Bellafante also went against the grain by invoking and linking to a prior crash that, like last week’s, altered or ended the lives of five Guyanese teenagers. In that December 2007 incident, a new Dodge Charger that had just been given to one of the teens was driven, apparently at high speed, into a guardrail on the Van Wyck Expressway. Two of the five were killed, and the other three were brought to Jamaica Hospital Medical Center in critical condition.

What happened, one wonders, to the three survivors? Five years on, are they physically or cognitively disabled? Do they drive? If they do, do they fetishize their cars like Ramdas and the other young people whom Bellafante interviewed?
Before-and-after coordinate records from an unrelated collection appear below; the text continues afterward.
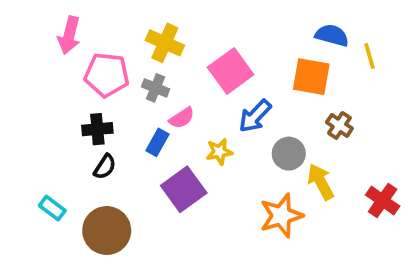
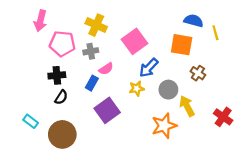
gray cross: (156, 88) -> (91, 51), turned -32
yellow star: (219, 152) -> (137, 88), moved

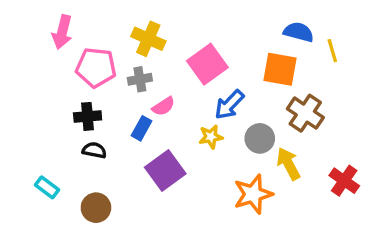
brown cross: (198, 73) -> (305, 113), size x1.5
black semicircle: (61, 97) -> (94, 150), turned -112
brown circle: (62, 134) -> (96, 208), size x0.7

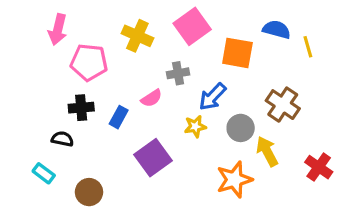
pink square: (207, 64) -> (192, 26), moved
orange square: (280, 69) -> (237, 53), moved
gray cross: (140, 79) -> (178, 73), moved
blue rectangle: (142, 128) -> (119, 117), moved
black semicircle: (94, 150) -> (62, 139), moved

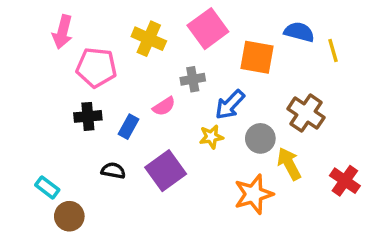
black semicircle: (62, 139) -> (113, 171), moved
brown circle: (89, 192) -> (69, 216), moved

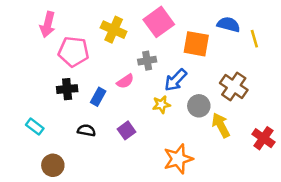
purple square: (166, 171) -> (126, 130), size x0.6
cyan rectangle: (47, 187) -> (35, 127), moved
orange star: (254, 194) -> (178, 159), moved

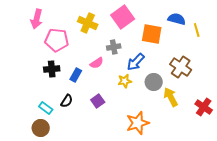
cyan rectangle: (35, 127) -> (46, 108), moved
black semicircle: (86, 130) -> (67, 101), turned 112

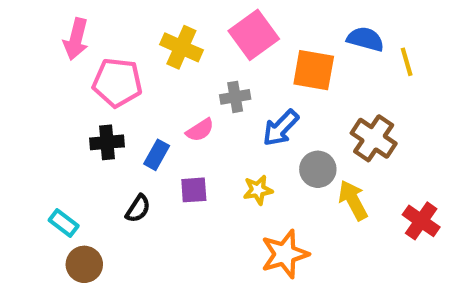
yellow star: (125, 81) -> (258, 190), moved
purple square: (98, 101) -> (194, 190), moved, turned 32
cyan rectangle: (46, 108) -> (64, 223), moved

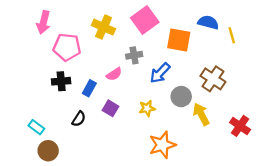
purple square: (194, 190) -> (111, 108), turned 35

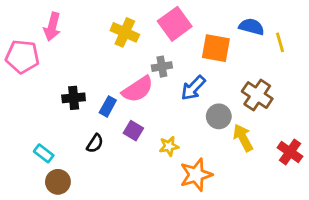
pink pentagon: (67, 47) -> (22, 57), moved
pink semicircle: (114, 74) -> (138, 89), size x1.6
yellow star: (147, 108) -> (169, 146), moved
Did their schools and churches recruit them to warn against the reckless behavior that nearly killed them? Will they do so, now that another wreck has taken four more from their midst?

In departing from the standard teen-car-crash narrative, Bellafante’s column differs from the Times’ initial story, “4 Die in Crash at Notorious Turn on L.I. Road,” which largely blamed the “dead man’s curve” in the eight-lane highway for making the driver veer into the woods. Her column also stands in contrast to the paper’s depiction of the aftermath of another horrific multiple-teen fatal crash in our area -- an August 2011 incident in which a 17-year-old driver and three passengers, all members of the Mainland High School football team in Linwood, NJ, were killed. The subsequent multi-part series described the commendable efforts to bind the team’s wounds but said next to nothing about the circumstances of the crash itself, which occurred on the Garden State Parkway on a Saturday morning in broad daylight.
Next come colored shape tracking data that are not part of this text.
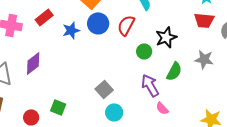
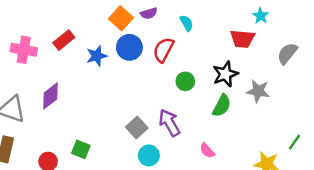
red trapezoid: (204, 20) -> (242, 39), moved
black star: (166, 37) -> (225, 74), moved
purple arrow: (150, 85) -> (169, 123), moved

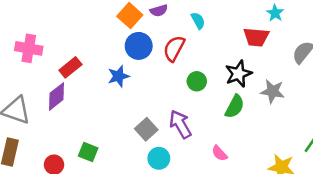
red rectangle: (64, 40) -> (70, 67), moved
blue star: (97, 56) -> (118, 76), moved

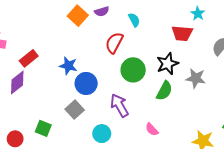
blue circle: (139, 46) -> (86, 83), moved
blue star: (118, 76) -> (68, 66), turned 30
green circle: (197, 81) -> (133, 70), size x1.5
gray square: (146, 129) -> (75, 110), moved

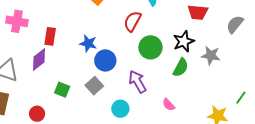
red rectangle: (29, 58) -> (50, 36), turned -42
green square: (43, 128) -> (62, 90), moved

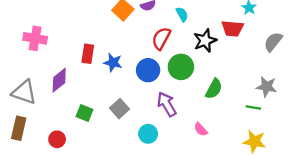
red rectangle: (50, 36) -> (88, 54), moved
black star: (184, 41) -> (205, 41), moved
gray star: (211, 55) -> (266, 87), moved
blue circle: (105, 60) -> (148, 70), moved
green line: (241, 98) -> (253, 107), moved, turned 64

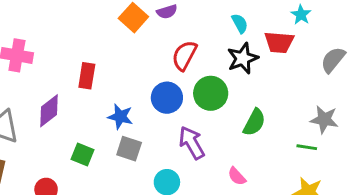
cyan semicircle: (182, 14) -> (240, 23), moved
blue star: (113, 63) -> (120, 117), moved
gray square: (120, 109) -> (129, 149), turned -30

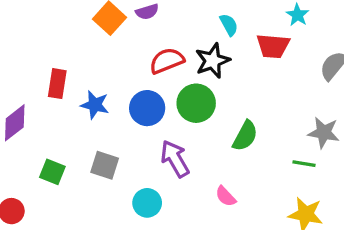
red semicircle: (184, 55) -> (167, 61), turned 40
black star: (243, 58) -> (212, 61), moved
blue star: (120, 117) -> (95, 105), moved

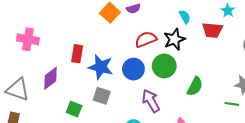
blue star: (95, 105) -> (101, 67), size x1.4
gray square: (105, 165) -> (102, 96), moved

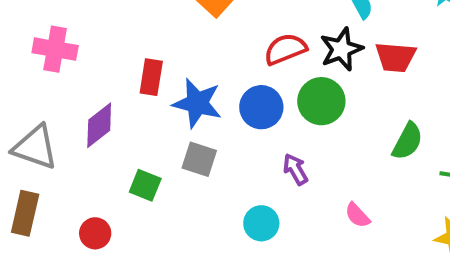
red trapezoid: (212, 30) -> (395, 57), moved
green semicircle: (195, 86) -> (407, 141), moved
purple arrow: (151, 101) -> (295, 169), size x0.7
No one has reported the Linwood vehicle’s speed, and it was missing from the New Jersey Police crash investigation report that I obtained last year. Nor was the speed reported for the 2007 Van Wyck Expressway crash. So it’s heartening that Nassau County District Attorney Kathleen Rice has contacted Subaru “to determine if the vehicle had a black box from which data about the vehicle’s speed can be downloaded,” according to CBS New York.

Disclosing and reporting the speeds in this and the other crashes won’t help the families. But the knowledge gained might help break the cycle of forgetfulness that makes future tragedies almost inevitable.